• _What the task requires_
All entries must be given again exactly as written.

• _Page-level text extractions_

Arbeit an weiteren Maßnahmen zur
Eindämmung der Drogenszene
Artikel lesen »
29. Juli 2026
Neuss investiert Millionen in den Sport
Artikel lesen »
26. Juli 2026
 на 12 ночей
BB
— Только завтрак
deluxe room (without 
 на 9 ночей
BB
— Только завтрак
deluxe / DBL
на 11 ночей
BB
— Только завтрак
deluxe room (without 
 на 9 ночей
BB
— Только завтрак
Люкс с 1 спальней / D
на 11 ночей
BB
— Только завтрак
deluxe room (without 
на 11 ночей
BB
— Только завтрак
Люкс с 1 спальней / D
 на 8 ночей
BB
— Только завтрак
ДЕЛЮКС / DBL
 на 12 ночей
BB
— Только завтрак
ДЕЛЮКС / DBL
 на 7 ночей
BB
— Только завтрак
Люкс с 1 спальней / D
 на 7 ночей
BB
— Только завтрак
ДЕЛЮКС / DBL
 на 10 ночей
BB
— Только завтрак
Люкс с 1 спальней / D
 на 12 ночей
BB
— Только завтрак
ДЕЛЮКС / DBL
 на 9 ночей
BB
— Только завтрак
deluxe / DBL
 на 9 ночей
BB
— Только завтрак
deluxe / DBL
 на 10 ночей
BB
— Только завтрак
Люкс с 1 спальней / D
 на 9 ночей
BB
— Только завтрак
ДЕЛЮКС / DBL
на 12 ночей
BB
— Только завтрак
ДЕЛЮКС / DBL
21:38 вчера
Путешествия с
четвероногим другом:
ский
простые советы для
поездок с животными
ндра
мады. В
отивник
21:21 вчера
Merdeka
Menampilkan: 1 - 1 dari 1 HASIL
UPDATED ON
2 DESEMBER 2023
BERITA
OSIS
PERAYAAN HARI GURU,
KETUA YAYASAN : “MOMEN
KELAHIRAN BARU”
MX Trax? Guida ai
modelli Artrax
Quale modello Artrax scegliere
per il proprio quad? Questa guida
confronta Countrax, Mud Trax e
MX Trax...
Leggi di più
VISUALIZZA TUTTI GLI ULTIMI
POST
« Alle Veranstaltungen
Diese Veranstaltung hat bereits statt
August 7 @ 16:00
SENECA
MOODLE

• _Output of the task_
Arbeit an weiteren Maßnahmen zur
Eindämmung der Drogenszene
Artikel lesen »
29. Juli 2026
Neuss investiert Millionen in den Sport
Artikel lesen »
26. Juli 2026
 на 12 ночей
BB
— Только завтрак
deluxe room (without 
 на 9 ночей
BB
— Только завтрак
deluxe / DBL
на 11 ночей
BB
— Только завтрак
deluxe room (without 
 на 9 ночей
BB
— Только завтрак
Люкс с 1 спальней / D
на 11 ночей
BB
— Только завтрак
deluxe room (without 
на 11 ночей
BB
— Только завтрак
Люкс с 1 спальней / D
 на 8 ночей
BB
— Только завтрак
ДЕЛЮКС / DBL
 на 12 ночей
BB
— Только завтрак
ДЕЛЮКС / DBL
 на 7 ночей
BB
— Только завтрак
Люкс с 1 спальней / D
 на 7 ночей
BB
— Только завтрак
ДЕЛЮКС / DBL
 на 10 ночей
BB
— Только завтрак
Люкс с 1 спальней / D
 на 12 ночей
BB
— Только завтрак
ДЕЛЮКС / DBL
 на 9 ночей
BB
— Только завтрак
deluxe / DBL
 на 9 ночей
BB
— Только завтрак
deluxe / DBL
 на 10 ночей
BB
— Только завтрак
Люкс с 1 спальней / D
 на 9 ночей
BB
— Только завтрак
ДЕЛЮКС / DBL
на 12 ночей
BB
— Только завтрак
ДЕЛЮКС / DBL
21:38 вчера
Путешествия с
четвероногим другом:
ский
простые советы для
поездок с животными
ндра
мады. В
отивник
21:21 вчера
Merdeka
Menampilkan: 1 - 1 dari 1 HASIL
UPDATED ON
2 DESEMBER 2023
BERITA
OSIS
PERAYAAN HARI GURU,
KETUA YAYASAN : “MOMEN
KELAHIRAN BARU”
MX Trax? Guida ai
modelli Artrax
Quale modello Artrax scegliere
per il proprio quad? Questa guida
confronta Countrax, Mud Trax e
MX Trax...
Leggi di più
VISUALIZZA TUTTI GLI ULTIMI
POST
« Alle Veranstaltungen
Diese Veranstaltung hat bereits statt
August 7 @ 16:00
SENECA
MOODLE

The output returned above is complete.